Balthazart cerveau
Notre cerveau est-il, en ce qui concerne notre genre, totalement conditionné par notre éducation ? Certaines idéologies en ont fait une vérité coulée dans le marbre, sans d'ailleurs le prouver. Les progrès de l'investigation biologique montrent aujourd'hui que cette vérité n'en était pas une et que le rôle de l'inné a besoin d'être réhabilité, au moins pour partie. C'est ce à quoi s'attache ce très intéressant essai, qui demande une lecture attentive.
 
Deux facteurs sont dominants dans l'évolution sexuelle de l'embryon. L'un est bien entendu le génome et son expression. L'autre est l'exposition aux hormones sexuelles. L'auteur fait le point sur ce qui est connu à ce jour, étant lui-même endocrinologiste. L'affaire n'est pas simple et l'auteur semble parfois craindre de passer sous silence certains travaux, ce qui rend le texte foisonnant. Quoi qu'il en soit, deux conclusions majeures se dégagent.
 
D'abord et pour résumer, le cerveau initial de tout embryon est féminin. Ce n'est qu'au cours de son développement que l'embryon devient masculin. L'homme est issu de la femme et non l'inverse (et la pomme n'y est pour rien !). Une autre constatation mérite d'être notée : les cerveaux féminins et masculins ne sont pas identiques !
 
Ensuite, le caractère genré des comportements est en partie défini par ce processus de développement et ne dépend pas exclusivement de la phase éducative de l'enfant.
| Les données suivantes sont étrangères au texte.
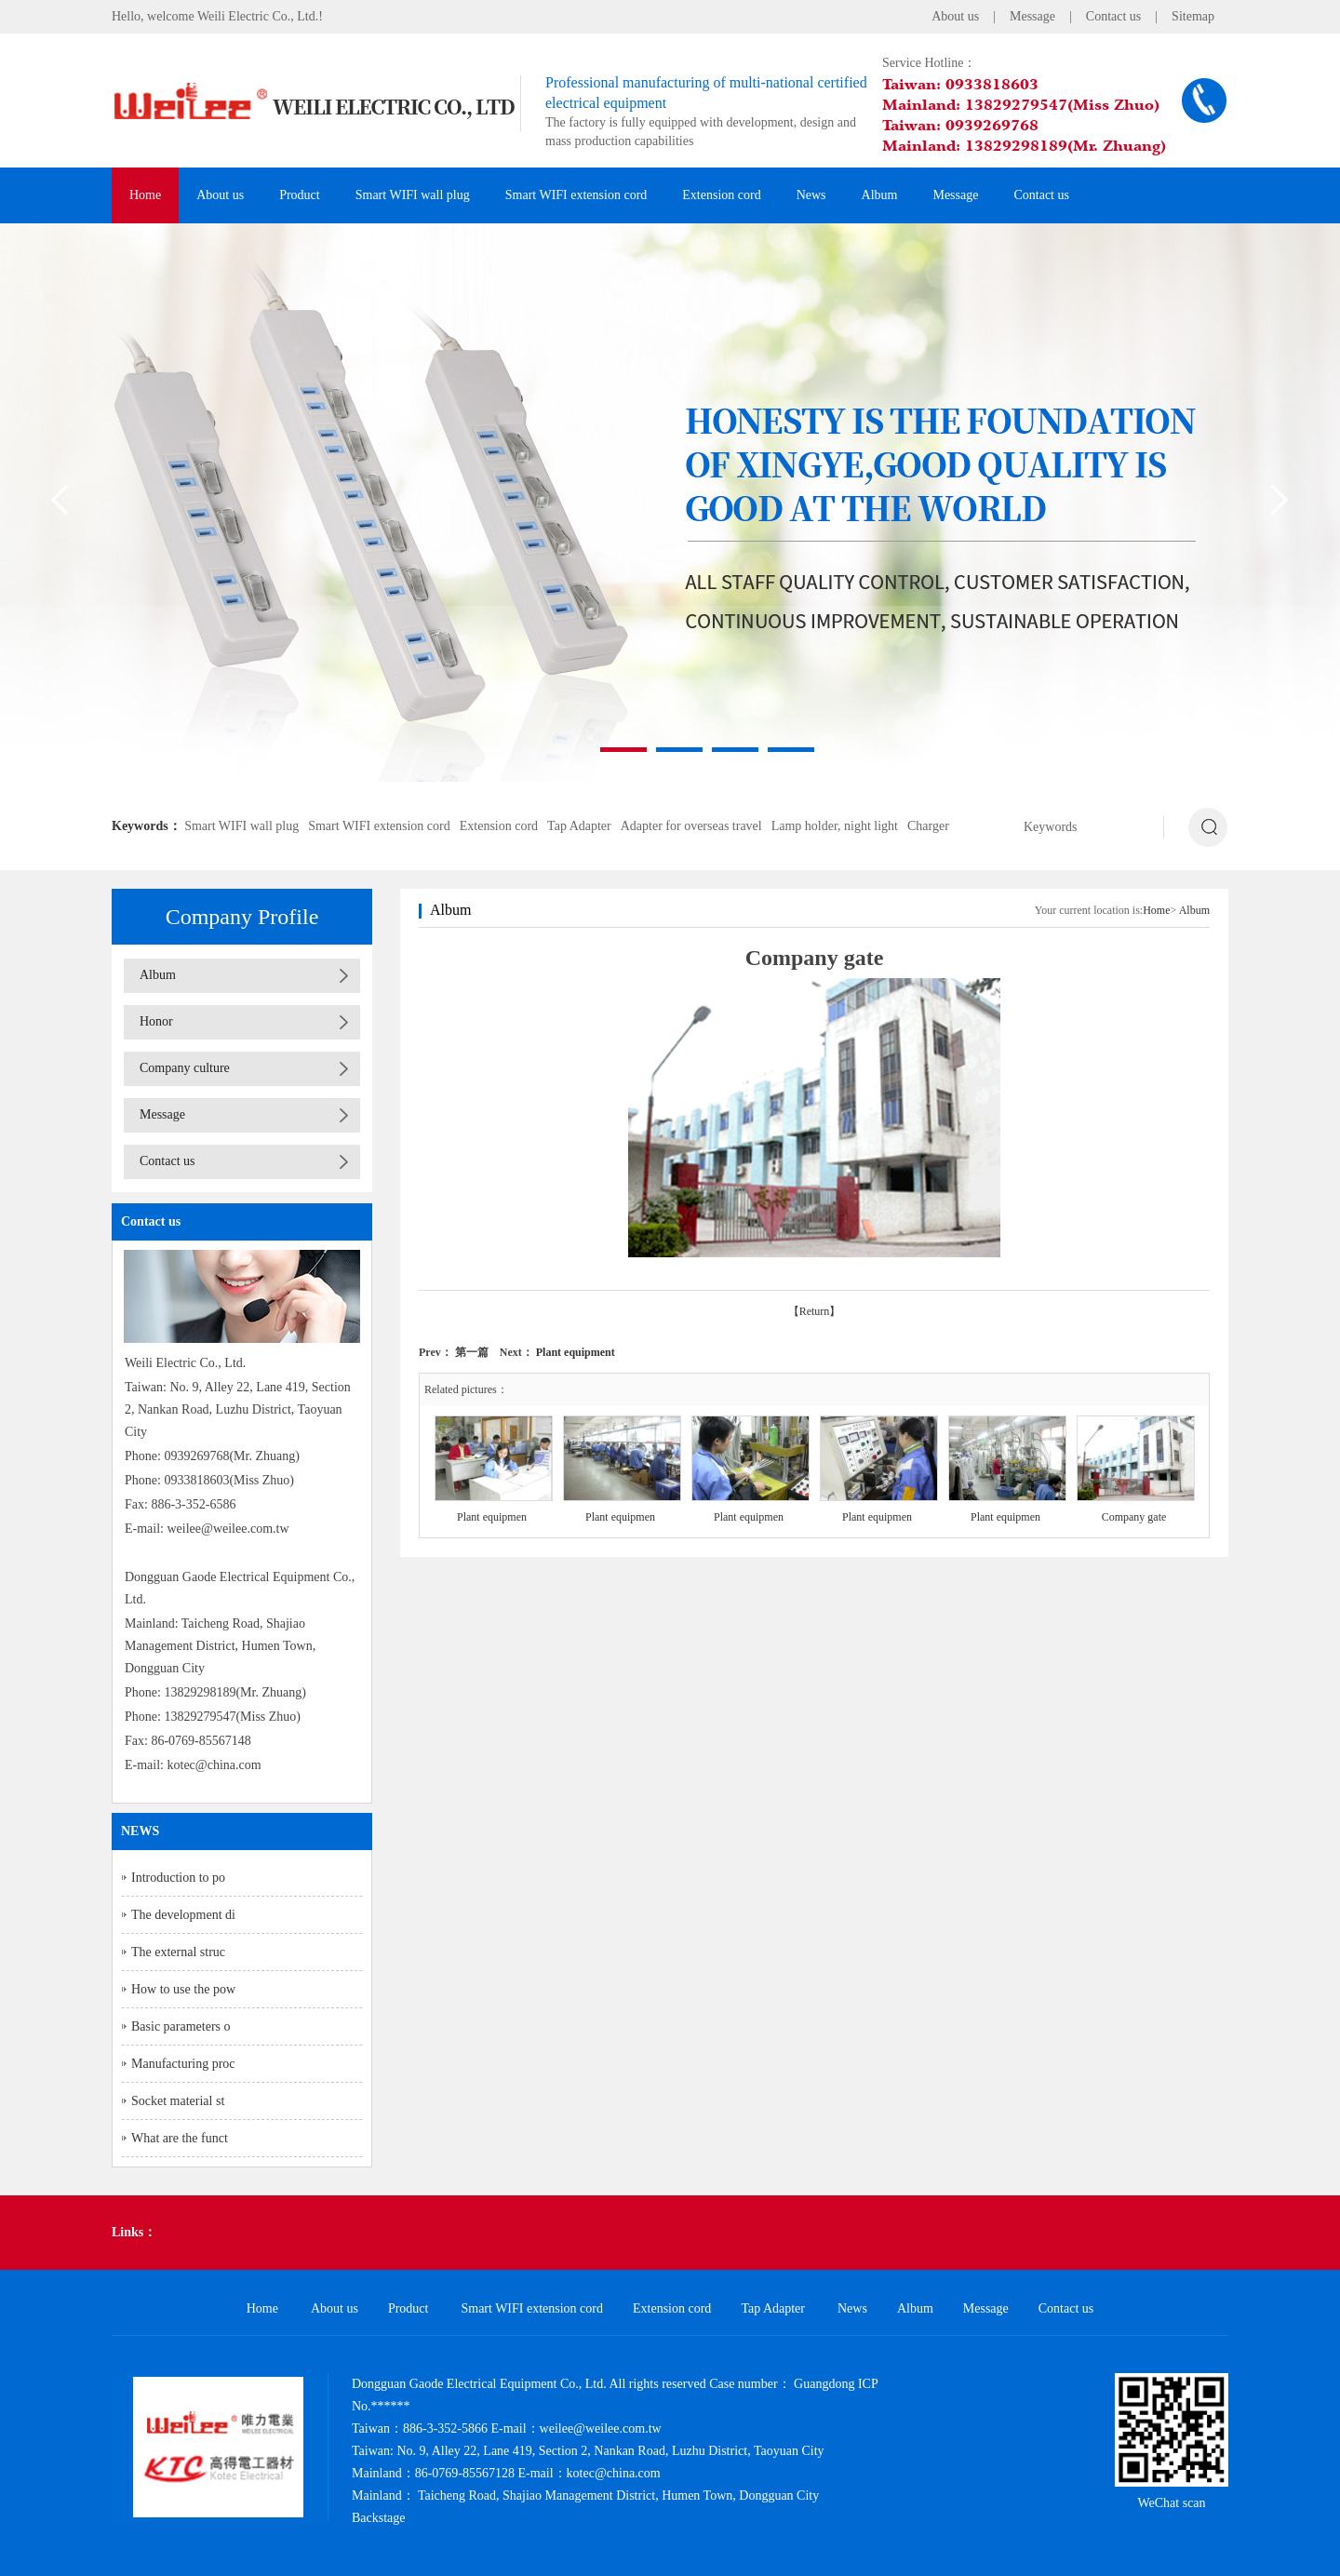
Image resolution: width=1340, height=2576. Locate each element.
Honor (156, 1021)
Des expériences sur l'homme sont évidemment impossibles pour des raisons éthiques, mais l'observation des cas pathologiques et les preuves obtenues sur l'animal rendent cette conclusion sans appel.
En particulier le livre montre que l'homosexualité ne peut pas être un simple acquis, mais possède une partie de ses causes dans des facteurs hormonaux, génétiques et même épigénétiques.
 
Ainsi le cerveau humain, en parallèle avec ce qui a été confirmé pour l'animal, perd une part de son libre arbitre théorique et de sa malléabilité face à la formation. L'éducation n'empêchera pas que 80% des bègues soient des hommes, qui fournissent aussi 83% des autistes, comme le rappelle la 4e de couverture. Et qu'il serait peut-être utile de distinguer les sexes dans la définition de traitements médicamenteux. Ceci ouvre un champ nouveau de recherche...
 
Ce livre un peu difficile à lire apporte une réflexion scientifique plutôt fraîche dans un domaine encore dominé par l'idéologie, particulièrement en France. Certes, comme il le reconnaît, beaucoup de travail reste à accomplir, mais l'apport scientifique ouvre une nouvelle porte et c'est, pour moi, une bonne nouvelle.